● Problem description
Output, word for word, every line from the start of the listing down to and including the line that contains "publicadas recentemente para"; include nothing else.

·····

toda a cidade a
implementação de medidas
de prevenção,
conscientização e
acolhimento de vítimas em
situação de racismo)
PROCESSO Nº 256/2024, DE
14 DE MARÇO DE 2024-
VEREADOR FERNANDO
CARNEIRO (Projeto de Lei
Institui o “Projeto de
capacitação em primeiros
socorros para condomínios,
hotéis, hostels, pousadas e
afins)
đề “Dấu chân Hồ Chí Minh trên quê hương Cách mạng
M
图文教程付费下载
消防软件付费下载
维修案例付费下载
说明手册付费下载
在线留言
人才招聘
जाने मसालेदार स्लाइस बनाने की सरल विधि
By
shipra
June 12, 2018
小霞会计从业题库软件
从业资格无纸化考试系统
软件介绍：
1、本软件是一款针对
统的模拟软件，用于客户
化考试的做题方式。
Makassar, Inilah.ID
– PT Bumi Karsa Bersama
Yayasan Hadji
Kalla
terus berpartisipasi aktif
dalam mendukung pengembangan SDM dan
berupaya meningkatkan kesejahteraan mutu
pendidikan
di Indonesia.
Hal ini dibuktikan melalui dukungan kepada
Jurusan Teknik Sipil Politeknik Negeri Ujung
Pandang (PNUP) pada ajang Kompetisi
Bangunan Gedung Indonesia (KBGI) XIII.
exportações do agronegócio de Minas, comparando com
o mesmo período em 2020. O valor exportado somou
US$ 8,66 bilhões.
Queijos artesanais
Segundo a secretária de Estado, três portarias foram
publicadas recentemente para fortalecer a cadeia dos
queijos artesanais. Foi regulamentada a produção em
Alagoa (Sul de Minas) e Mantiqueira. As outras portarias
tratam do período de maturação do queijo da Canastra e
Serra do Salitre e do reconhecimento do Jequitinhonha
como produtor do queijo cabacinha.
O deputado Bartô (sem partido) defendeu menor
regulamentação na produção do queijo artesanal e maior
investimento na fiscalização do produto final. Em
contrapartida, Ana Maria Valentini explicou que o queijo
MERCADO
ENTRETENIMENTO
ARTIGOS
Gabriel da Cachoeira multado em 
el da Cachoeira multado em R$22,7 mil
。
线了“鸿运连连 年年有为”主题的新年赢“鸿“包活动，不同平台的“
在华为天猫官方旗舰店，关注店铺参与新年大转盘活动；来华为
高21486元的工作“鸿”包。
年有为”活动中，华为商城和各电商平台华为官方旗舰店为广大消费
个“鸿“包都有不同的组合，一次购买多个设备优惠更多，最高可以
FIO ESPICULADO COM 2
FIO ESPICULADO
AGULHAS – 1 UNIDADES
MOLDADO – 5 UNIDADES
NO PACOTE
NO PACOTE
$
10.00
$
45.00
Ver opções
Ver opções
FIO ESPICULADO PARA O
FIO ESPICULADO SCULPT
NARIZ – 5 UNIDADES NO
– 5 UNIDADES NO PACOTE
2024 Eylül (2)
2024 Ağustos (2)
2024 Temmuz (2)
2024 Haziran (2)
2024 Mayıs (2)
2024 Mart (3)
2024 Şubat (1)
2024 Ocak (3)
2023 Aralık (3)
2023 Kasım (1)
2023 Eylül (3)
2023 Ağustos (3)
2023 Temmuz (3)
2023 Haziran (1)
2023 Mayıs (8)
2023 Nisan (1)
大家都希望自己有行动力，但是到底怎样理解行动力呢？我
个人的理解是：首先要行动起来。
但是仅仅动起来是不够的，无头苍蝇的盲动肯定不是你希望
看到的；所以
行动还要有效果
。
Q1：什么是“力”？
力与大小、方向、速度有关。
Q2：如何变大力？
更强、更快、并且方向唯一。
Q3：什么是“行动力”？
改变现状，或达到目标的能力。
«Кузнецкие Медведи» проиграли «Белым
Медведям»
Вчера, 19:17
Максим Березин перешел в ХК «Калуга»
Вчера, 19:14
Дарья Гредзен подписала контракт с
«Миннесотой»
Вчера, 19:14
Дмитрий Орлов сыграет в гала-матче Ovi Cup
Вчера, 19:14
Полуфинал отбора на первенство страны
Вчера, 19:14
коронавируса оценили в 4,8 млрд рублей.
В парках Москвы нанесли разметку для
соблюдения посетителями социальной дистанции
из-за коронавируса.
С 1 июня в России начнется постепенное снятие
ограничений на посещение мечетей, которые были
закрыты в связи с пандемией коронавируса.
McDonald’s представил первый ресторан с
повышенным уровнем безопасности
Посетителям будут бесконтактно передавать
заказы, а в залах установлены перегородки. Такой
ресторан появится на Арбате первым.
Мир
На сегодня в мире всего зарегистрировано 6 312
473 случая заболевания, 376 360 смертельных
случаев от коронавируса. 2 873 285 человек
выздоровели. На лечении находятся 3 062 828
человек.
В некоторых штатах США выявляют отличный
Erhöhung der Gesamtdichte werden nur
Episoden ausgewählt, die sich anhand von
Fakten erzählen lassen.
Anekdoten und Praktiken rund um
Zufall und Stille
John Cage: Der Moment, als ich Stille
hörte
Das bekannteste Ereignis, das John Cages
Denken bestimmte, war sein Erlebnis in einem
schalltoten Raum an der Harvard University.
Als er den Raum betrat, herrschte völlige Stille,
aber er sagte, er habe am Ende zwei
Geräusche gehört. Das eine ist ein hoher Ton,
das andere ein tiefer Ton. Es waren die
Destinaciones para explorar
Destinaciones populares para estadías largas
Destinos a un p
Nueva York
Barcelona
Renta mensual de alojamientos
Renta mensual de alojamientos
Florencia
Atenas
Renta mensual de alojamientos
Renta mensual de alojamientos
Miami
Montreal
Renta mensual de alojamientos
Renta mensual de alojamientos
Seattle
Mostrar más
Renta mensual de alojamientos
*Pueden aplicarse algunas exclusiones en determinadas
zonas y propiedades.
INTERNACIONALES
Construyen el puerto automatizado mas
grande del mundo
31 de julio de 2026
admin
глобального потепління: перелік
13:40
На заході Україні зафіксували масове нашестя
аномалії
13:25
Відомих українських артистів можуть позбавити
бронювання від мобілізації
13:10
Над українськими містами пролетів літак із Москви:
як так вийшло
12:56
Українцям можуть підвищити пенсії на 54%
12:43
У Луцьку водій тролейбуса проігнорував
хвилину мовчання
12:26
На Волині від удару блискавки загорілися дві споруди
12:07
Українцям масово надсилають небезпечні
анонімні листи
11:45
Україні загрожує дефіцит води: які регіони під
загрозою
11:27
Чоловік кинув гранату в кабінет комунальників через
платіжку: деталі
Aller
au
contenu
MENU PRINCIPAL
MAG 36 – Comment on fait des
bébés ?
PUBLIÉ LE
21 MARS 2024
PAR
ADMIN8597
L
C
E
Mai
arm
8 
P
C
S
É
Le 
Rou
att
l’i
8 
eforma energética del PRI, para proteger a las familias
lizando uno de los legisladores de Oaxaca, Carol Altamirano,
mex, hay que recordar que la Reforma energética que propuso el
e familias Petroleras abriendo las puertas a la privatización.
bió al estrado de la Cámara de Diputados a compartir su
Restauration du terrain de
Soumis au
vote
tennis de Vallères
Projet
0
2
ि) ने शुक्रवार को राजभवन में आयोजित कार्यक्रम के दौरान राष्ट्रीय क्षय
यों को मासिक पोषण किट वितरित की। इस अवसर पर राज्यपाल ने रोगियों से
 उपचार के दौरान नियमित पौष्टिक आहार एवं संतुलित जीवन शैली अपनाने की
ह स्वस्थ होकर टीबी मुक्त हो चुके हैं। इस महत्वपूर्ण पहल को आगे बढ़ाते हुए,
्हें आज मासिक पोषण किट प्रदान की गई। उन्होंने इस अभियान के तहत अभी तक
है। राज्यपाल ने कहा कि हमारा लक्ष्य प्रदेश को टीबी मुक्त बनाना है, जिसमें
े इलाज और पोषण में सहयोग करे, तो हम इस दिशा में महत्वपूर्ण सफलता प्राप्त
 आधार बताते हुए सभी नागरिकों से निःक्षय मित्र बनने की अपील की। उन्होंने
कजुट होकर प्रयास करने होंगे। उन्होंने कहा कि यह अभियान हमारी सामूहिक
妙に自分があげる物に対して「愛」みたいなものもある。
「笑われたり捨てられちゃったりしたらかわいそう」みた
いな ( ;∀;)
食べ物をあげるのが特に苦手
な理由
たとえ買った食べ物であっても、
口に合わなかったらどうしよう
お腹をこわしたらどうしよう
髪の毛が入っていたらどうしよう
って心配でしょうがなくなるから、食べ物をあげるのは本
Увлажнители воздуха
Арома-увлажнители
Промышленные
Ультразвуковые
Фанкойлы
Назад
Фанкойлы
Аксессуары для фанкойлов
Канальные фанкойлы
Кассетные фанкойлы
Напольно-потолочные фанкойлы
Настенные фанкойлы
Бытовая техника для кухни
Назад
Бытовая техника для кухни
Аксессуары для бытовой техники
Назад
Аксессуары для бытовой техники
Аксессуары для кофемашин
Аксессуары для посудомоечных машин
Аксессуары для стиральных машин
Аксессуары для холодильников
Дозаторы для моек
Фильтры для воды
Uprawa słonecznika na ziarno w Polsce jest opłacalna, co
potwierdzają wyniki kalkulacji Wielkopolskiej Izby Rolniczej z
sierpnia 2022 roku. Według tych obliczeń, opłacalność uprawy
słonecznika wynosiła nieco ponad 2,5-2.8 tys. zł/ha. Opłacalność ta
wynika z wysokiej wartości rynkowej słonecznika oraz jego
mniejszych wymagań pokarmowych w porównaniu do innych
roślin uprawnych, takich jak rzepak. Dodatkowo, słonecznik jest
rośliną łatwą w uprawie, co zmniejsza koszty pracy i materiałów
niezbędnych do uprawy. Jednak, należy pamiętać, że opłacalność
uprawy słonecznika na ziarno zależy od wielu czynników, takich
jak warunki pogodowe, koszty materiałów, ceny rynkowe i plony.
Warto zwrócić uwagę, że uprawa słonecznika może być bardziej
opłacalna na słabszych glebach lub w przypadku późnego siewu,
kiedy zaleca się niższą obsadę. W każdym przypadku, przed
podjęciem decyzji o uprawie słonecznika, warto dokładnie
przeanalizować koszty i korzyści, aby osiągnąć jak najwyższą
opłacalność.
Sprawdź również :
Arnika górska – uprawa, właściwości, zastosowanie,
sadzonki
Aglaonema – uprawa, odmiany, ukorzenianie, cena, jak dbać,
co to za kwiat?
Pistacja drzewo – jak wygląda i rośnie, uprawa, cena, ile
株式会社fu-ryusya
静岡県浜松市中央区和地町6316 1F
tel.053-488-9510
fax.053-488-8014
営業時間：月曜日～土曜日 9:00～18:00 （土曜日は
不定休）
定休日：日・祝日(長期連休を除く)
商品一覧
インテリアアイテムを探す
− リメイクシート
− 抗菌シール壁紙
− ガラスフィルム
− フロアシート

·····

● Answer to this exercise
toda a cidade a
implementação de medidas
de prevenção,
conscientização e
acolhimento de vítimas em
situação de racismo)
PROCESSO Nº 256/2024, DE
14 DE MARÇO DE 2024-
VEREADOR FERNANDO
CARNEIRO (Projeto de Lei
Institui o “Projeto de
capacitação em primeiros
socorros para condomínios,
hotéis, hostels, pousadas e
afins)
đề “Dấu chân Hồ Chí Minh trên quê hương Cách mạng
M
图文教程付费下载
消防软件付费下载
维修案例付费下载
说明手册付费下载
在线留言
人才招聘
जाने मसालेदार स्लाइस बनाने की सरल विधि
By
shipra
June 12, 2018
小霞会计从业题库软件
从业资格无纸化考试系统
软件介绍：
1、本软件是一款针对
统的模拟软件，用于客户
化考试的做题方式。
Makassar, Inilah.ID
– PT Bumi Karsa Bersama
Yayasan Hadji
Kalla
terus berpartisipasi aktif
dalam mendukung pengembangan SDM dan
berupaya meningkatkan kesejahteraan mutu
pendidikan
di Indonesia.
Hal ini dibuktikan melalui dukungan kepada
Jurusan Teknik Sipil Politeknik Negeri Ujung
Pandang (PNUP) pada ajang Kompetisi
Bangunan Gedung Indonesia (KBGI) XIII.
exportações do agronegócio de Minas, comparando com
o mesmo período em 2020. O valor exportado somou
US$ 8,66 bilhões.
Queijos artesanais
Segundo a secretária de Estado, três portarias foram
publicadas recentemente para fortalecer a cadeia dos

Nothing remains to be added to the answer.